ACTIVITY:
Repeat the records below exactly as they appear.

EXTRACTED ENTRIES:
━━━

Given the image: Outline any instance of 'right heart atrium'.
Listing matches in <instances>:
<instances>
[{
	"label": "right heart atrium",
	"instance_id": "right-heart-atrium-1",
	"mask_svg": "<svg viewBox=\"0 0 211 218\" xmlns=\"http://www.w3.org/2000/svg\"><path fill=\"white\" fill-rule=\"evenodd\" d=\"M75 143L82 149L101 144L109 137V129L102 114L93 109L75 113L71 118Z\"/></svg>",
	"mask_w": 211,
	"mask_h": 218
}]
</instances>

━━━

RESULT OF THIS EXERCISE:
Given the image: Outline any instance of 'right heart atrium'.
Listing matches in <instances>:
<instances>
[{
	"label": "right heart atrium",
	"instance_id": "right-heart-atrium-1",
	"mask_svg": "<svg viewBox=\"0 0 211 218\" xmlns=\"http://www.w3.org/2000/svg\"><path fill=\"white\" fill-rule=\"evenodd\" d=\"M75 143L82 149L101 144L109 137V129L102 114L93 109L75 113L71 118Z\"/></svg>",
	"mask_w": 211,
	"mask_h": 218
}]
</instances>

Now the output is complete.